2. But let thirty years pass, and there is a great change come over the picture. It melts into something different. He is taken up from her soft arms. He is lifted aloft. Something else embraces Him. He is in the arms of the cross. There He lies not easily, etc. He has grown to man's estate. He has been scourged, etc. And she is standing still, but it is at His feet. She can be of no use to Him; she can only lament. How the group is changed! He is covered with wounds; she is almost killed with grief.

Such is the picture which the Church puts before us today, and that because, we may suppose, Easter is so long past.

3. Well, as to the sufferings of the Son of God, they are awful mysteries; but they need not surprise us, for He comes to suffer. He indeed might have saved us without suffering, but it was in fact bound up in His coming. He was a combatant—combatants suffer. He was prophesied as a warrior and man of blood. He fought with the devil. He fought with sin, not indeed His own, but sin was imputed to Him. He came in the place and character of a sinner: no wonder He should suffer.

4. But there was one who neither sinned nor took on her the character of a sinner. What had she to do with blood, or wounds, or grief? She had ever lived in private; she bore Him without pain; she had never come forward. She had on the whole been sheltered from the world, yet she suffered. This makes Mary's suffering so peculiar. She is the queen of martyrs.

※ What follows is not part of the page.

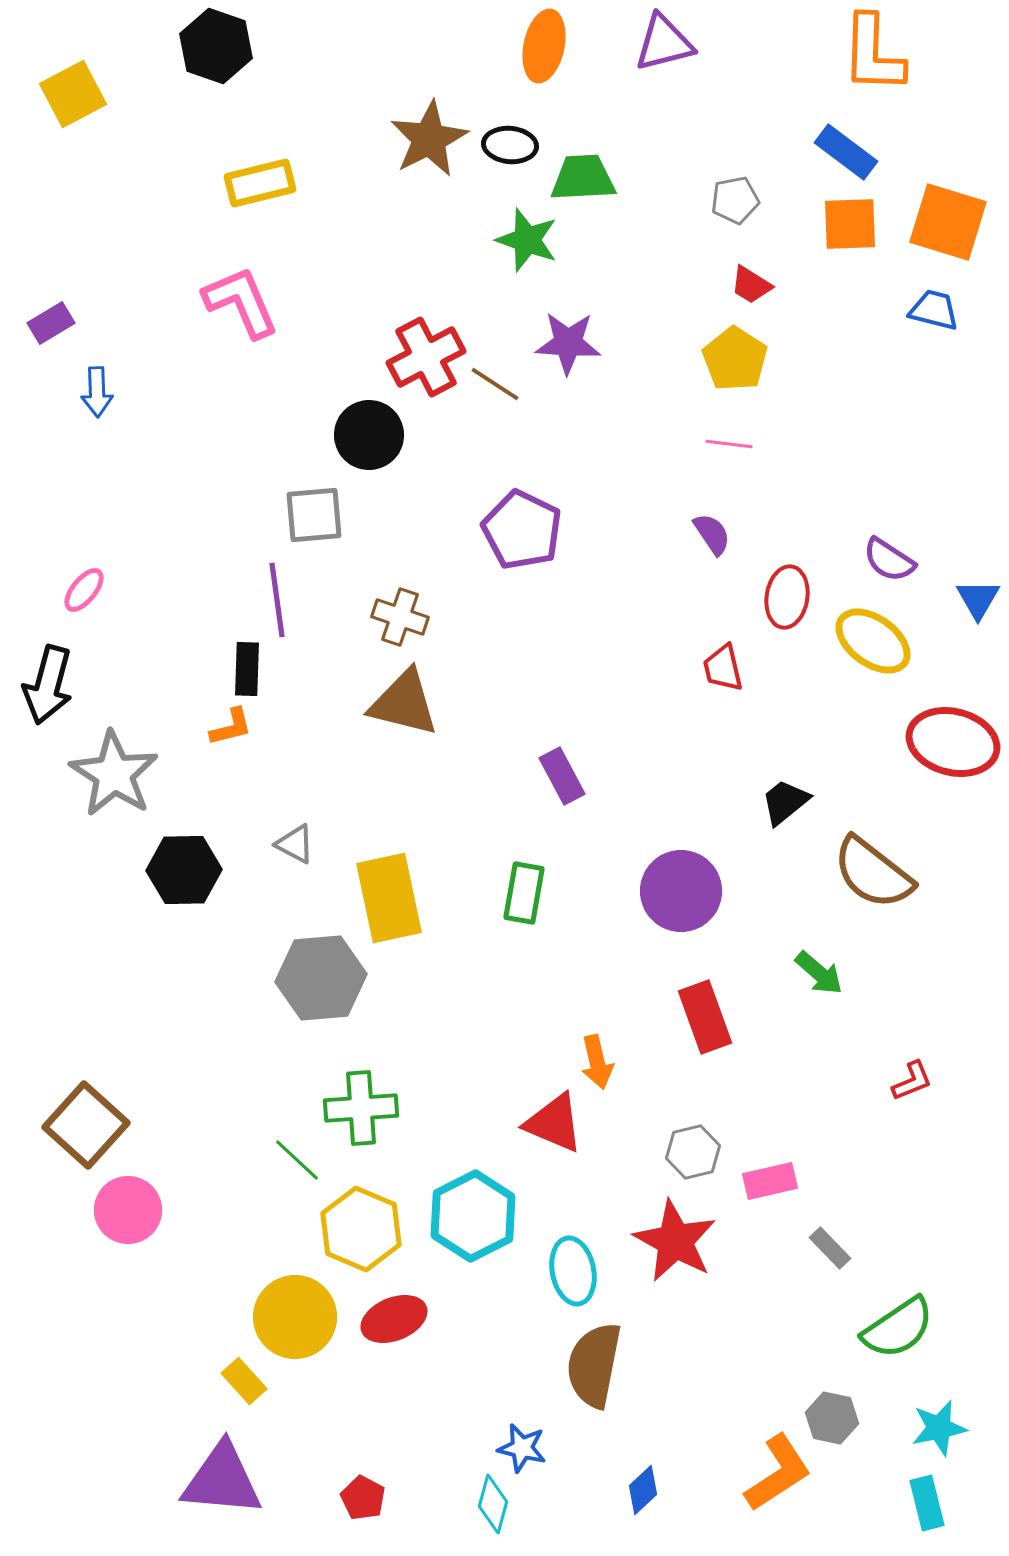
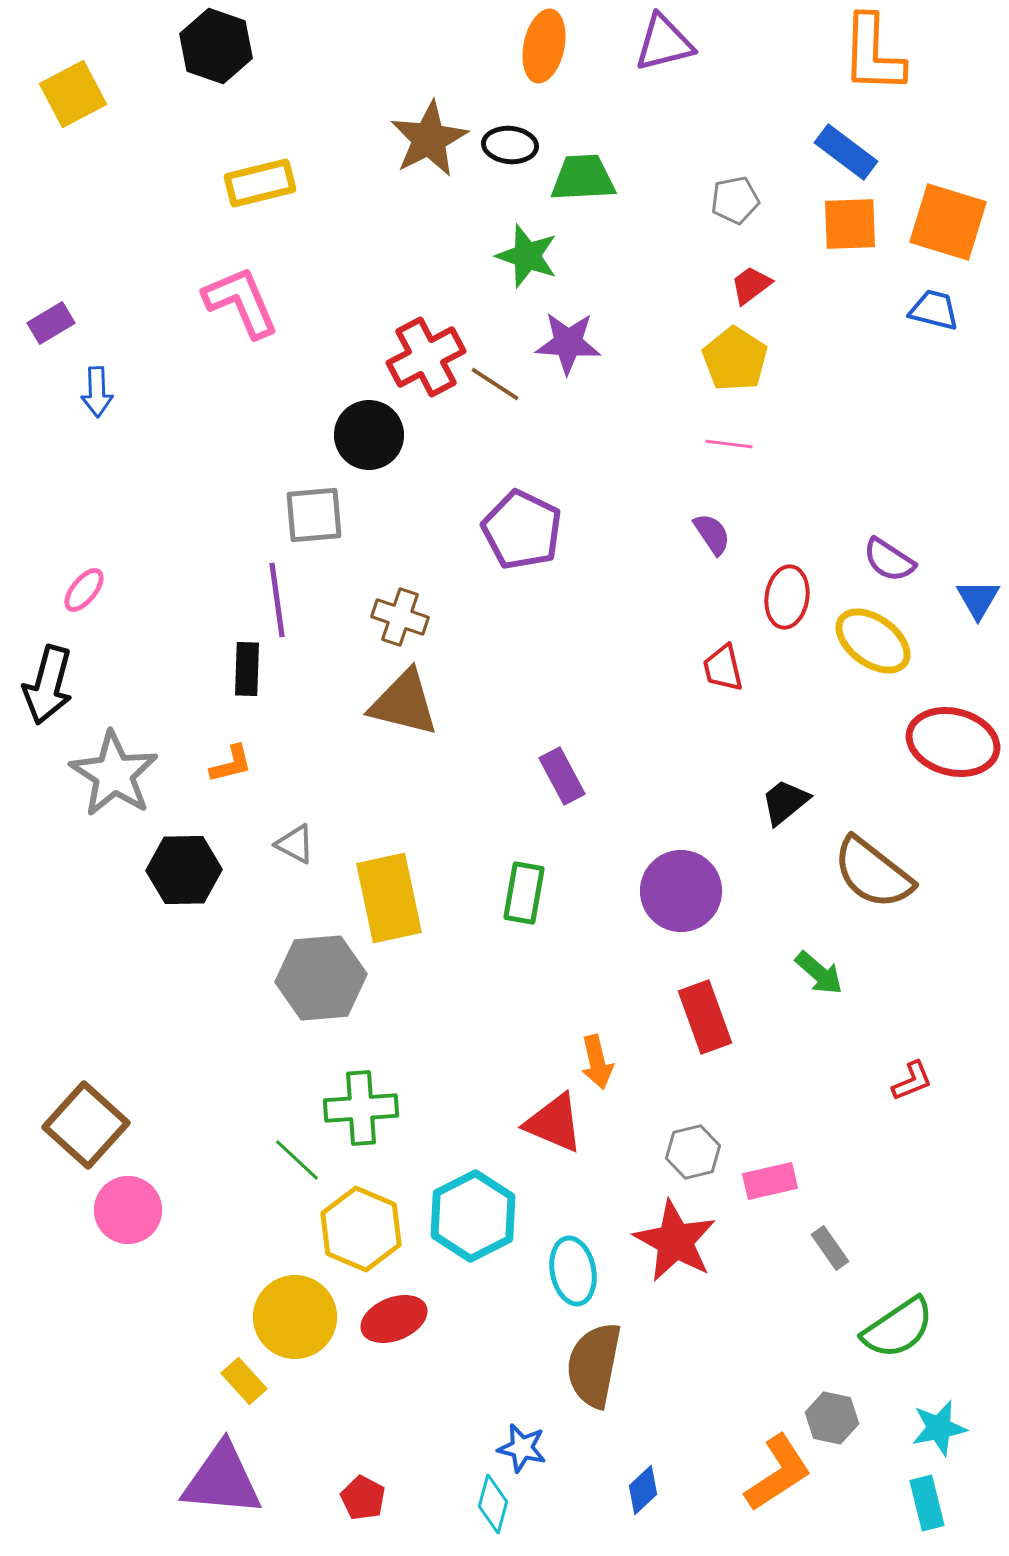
green star at (527, 240): moved 16 px down
red trapezoid at (751, 285): rotated 111 degrees clockwise
orange L-shape at (231, 727): moved 37 px down
gray rectangle at (830, 1248): rotated 9 degrees clockwise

5. Yet she too was to suffer. She is innocent, so harmless, not provoking the devil, etc. She was to suffer, and be the queen of martyrs. Joseph was taken away; she remained.

6. It is true she was not to undergo that bodily pain and violent death which literally makes a martyr. He alone suffered all who died for all. He alone suffered bodily and mentally. Her tender flesh was not scourged, but His was; her virginal form was not rudely exposed, but His was. All this would have been unseemly and unnecessary. He was to save us by that body and blood which she furnished; not she. He was to be made a sacrament for us as well as a sacrifice.

7. Yet she was privileged to share the acutest part of His sufferings, the mental, once she came into the midst, at His crucifixion.

8. Mental pain all in a moment, like a spear; despondency, sinking of nerves; no support.

9. Yet she stood.

10. Surely it quite changed her outward appearance to the end of her life.